If you are reading this, you know the power of free, immediate information available to you whenever you wish.
When was the last time that you learned how to do or fix something by watching a YouTube video or seeking advice an online discussion group?

EdX, Coursera, Khan Academy, Open Culture and Creative Live are offering courses and great learning free, every day.
Suddenly, every computer terminal has become a school open to anyone for free, 24 hours a day. At this school you choose your faculty.
You can learn from a professor at Harvard, a motivational speaker, successful entrepreneur, a mechanic or a 12 year-old.

In an era where we are threatened by global warming and nuclear weapons, this global learning and enlightenment is our most important tool.
It creates a conversation of information, discovery and empowerment which is at once global and hyper-local.

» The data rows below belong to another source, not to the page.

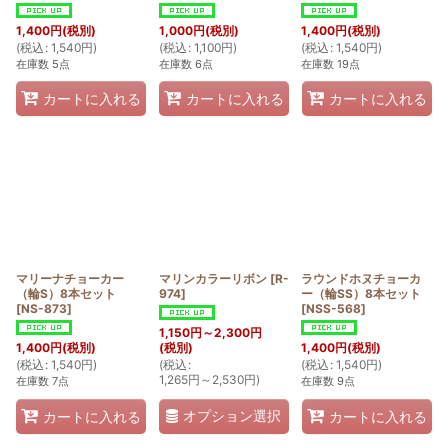
1,400
円
(税別)
1,000
円
(税別)
1,400
円
(税別)
(
税込
:
1,540
円
)
(
税込
:
1,100
円
)
(
税込
:
1,540
円
)
在庫数 5点
在庫数 6点
在庫数 19点
カートに入れる
カートに入れる
カートに入れる
マリーナチョーカー
マリンカラーリボン
[
R-
ラウンドホヌチョーカ
（輪S）8本セット
974
]
ー（輪SS）8本セット
[
NS-873
]
[
NSS-568
]
1,150
円
～2,300
円
1,400
円
(税別)
(税別)
1,400
円
(税別)
(
税込
:
1,540
円
)
(
税込
:
(
税込
:
1,540
円
)
1,265
円
～2,530
円
)
在庫数 7点
在庫数 9点
オプション選択
カートに入れる
カートに入れる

Will the idea from MIT spur a better practice in Bangladesh, or will the idea and practice at Bangladesh create a better practice and ideas at MIT? Will an invention from India help purify water in China and heat homes in Finland? Will an online discussion between American and Syrian students deepen understandings?

Enabling individuals to gain skills and insights to help them improve their lives, families and communities has never been easier or cheaper.
So why is it that our school children are still reading old books and repeating facts and figures to satisfy a curriculum? Why aren’t they using this fountain of online learning to build skills and understandings that satisfy their curiosity and create positive changes in their lives and communities?

We have created our schools upside down, as factories for test scores instead of laboratories for real and relevant learning.
When was the last time a school asked its students or even it’s community what students should learn or create?
How often has the learning and work of the students improved the health and success of their community?

We have a chance to connect our students to the world of information and to use this knowledge to benefit themselves and their community.
Let’s connect our students and our schools to their world.